Developer Guide
This guide provides a high-level overview of developing with and integrating against DPS using the DPS SDK. Whether you’re integrating with workload schedulers, building power optimization systems, or grid integration solutions, this guide will help you get started.
Quick Start
Setting Up Your Environment
Download the DPS SDK files from the NVIDIA NVOnline Portal and unarchive them.
Install Task
# Linux
sh -c "$(curl --location https://taskfile.dev/install.sh)" -- -d -b /usr/local/bin
# macOS
brew install go-task/tap/go-task
# Alternative (any platform)
go install github.com/go-task/task/v3/cmd/task@latestInstall SDK dependencies (kubectl, helm, dpsctl)
task setupDeploy the SDK
This task will install and run a k3s cluster locally and deploy the dps-sdk to that cluster.
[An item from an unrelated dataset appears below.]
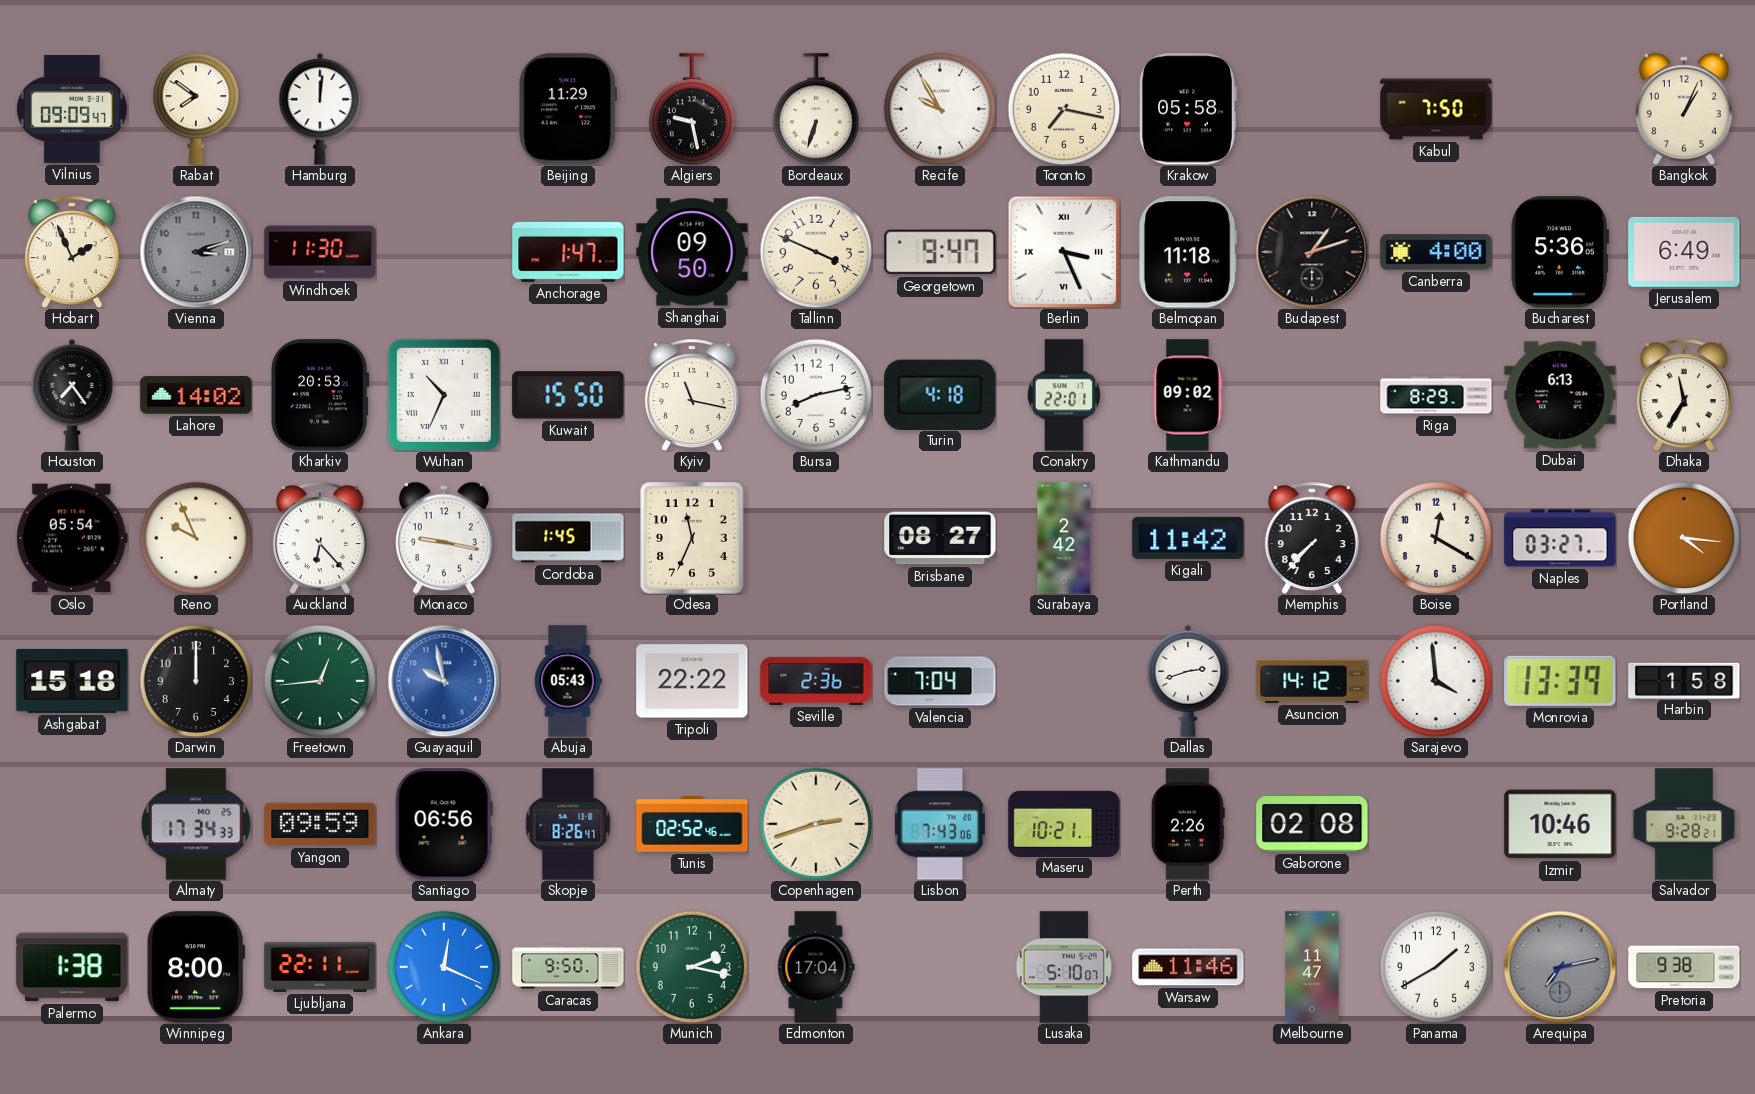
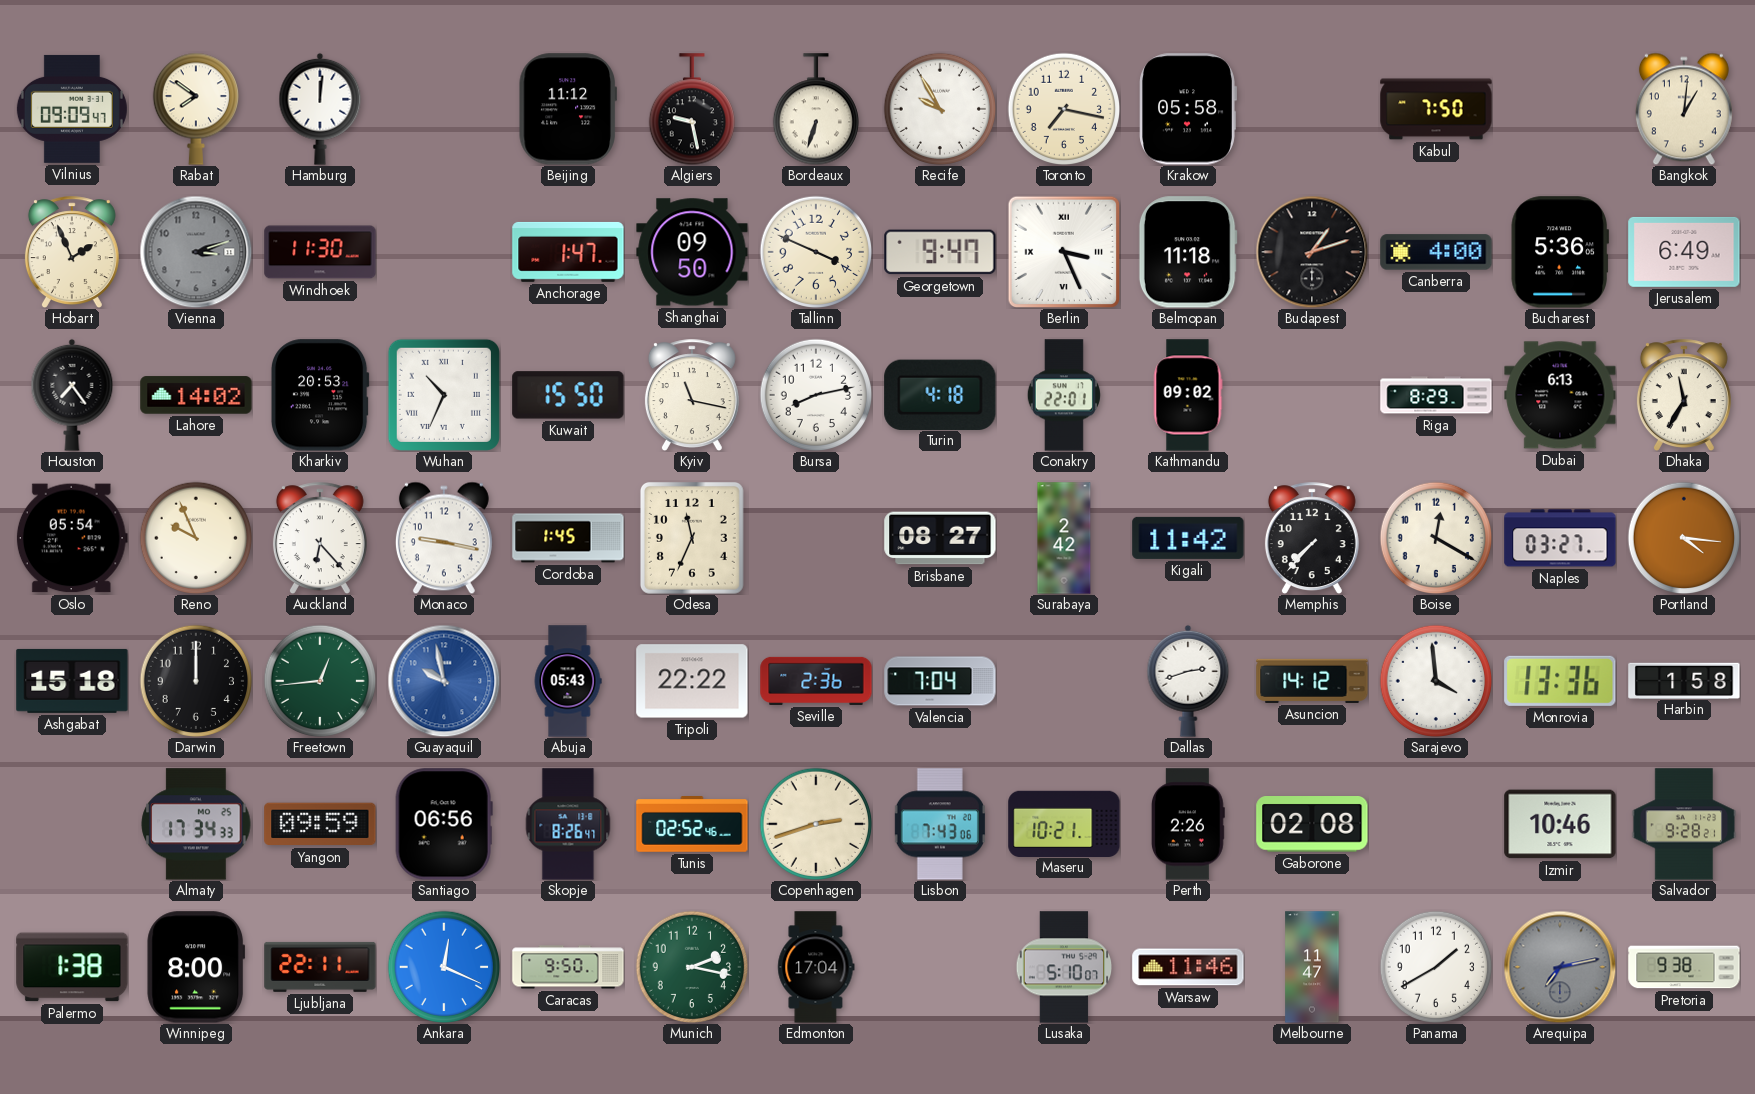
Beijing: 11:29 -> 11:12
Bangkok: 1:04 -> 1:01
Monrovia: 13:39 -> 13:36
# Using helm chart defaults
task sdk
# Using custom helm chart values
task sdk VALUES_FILE=path/to/my-values.yamlVerify the SDK is running properly:
kubectl get pods -n dpsYour output should look similar to the following:
alertmanager-dps-sdk-kube-prometheus-st-alertmanager-0 2/2 Running 0 15s
bmc-gb200-simulator-b6b88c546-687n2 1/1 Running 0 15s
dps-docs-67bb469ccc-mzslz 1/1 Running 0 15s
dps-sdk-alloy-0 2/2 Running 0 15s
dps-sdk-grafana-d676f6f8f-hnkhd 3/3 Running 0 15s
dps-sdk-kube-prometheus-st-operator-6fd968d45c-hj4pl 1/1 Running 0 15s
dps-sdk-kube-state-metrics-55d94c9858-b2hh5 1/1 Running 0 15s
dps-sdk-loki-0 2/2 Running 0 15s
dps-sdk-loki-chunks-cache-0 2/2 Running 0 15s
dps-sdk-loki-gateway-85c47bddc-972t7 1/1 Running 0 15s
dps-sdk-loki-results-cache-0 2/2 Running 0 15s
dps-sdk-postgresql-0 1/1 Running 0 15s
dps-sdk-prometheus-node-exporter-p4gtt 1/1 Running 0 15s
dps-sdk-promtail-dtbwc 1/1 Running 0 15s
dps-sdk-pyroscope-0 1/1 Running 0 15s
dps-sdk-tempo-0 1/1 Running 0 15s
dps-server-0 1/1 Running 0 15s
dps-ui-69cb67b98d-9fsqx 1/1 Running 0 15s
loki-canary-6qwwm 1/1 Running 0 15s
prometheus-dps-sdk-kube-prometheus-st-prometheus-0 2/2 Running 0 15s
prs-65f6f75b8f-qnmct 1/1 Running 0 15sThe dpsctl CLI provides it’s own verification command to verify the DPS application is running properly:
dpsctl -H api.dps.sdk.local -p 443 --insecure-tls-skip-verify verifyA successful deployment should contain output that looks similar to the following:
{
"auth": {
"details": "JWT secret key is configured",
"healthy": true,
"message": "Authentication service is configured with JWT",
"name": "Authentication Service"
},
"bcm": {
"message": "BCM check skipped - not configured",
"name": "BCM",
"skip_reason": "BCM not configured or not using BCM credentials store",
"skipped": true
},
"database": {
"details": "Database ping successful",
"healthy": true,
"message": "Database connectivity successful",
"name": "Database"
},
"dps_server": {
"details": "gRPC endpoint accessible, topology server responsive",
"healthy": true,
"message": "DPS Server is healthy",
"name": "DPS Server"
},
"status": {
"diag_msg": "All requested DPS components are healthy",
"ok": true
},
"ui": {
"details": "URL: http://ui.dps.sdk.local. Note: You may need to update your /etc/hosts file to resolve ui.dps.sdk.local to the cluster's IP address. The UI should be tested from an external browser.",
"healthy": true,
"message": "UI ingress endpoint retrieved successfully",
"name": "DPS UI"
}
}Access services
- DPS API:
http://api.dps.sdk.local - DPS UI:
http://ui.dps.sdk.local(testuser/testuser) - Grafana:
http://grafana.dps.sdk.local(admin/dps) - Prometheus:
http://prometheus.dps.sdk.local - AlertManager:
http://alertmanager.dps.sdk.local - Pyroscope:
http://pyroscope.dps.sdk.local
Key Concepts for Developers
Topology
The topology represents the physical datacenter power distribution:
- Entities - Physical components (nodes, racks, PDUs, PSUs)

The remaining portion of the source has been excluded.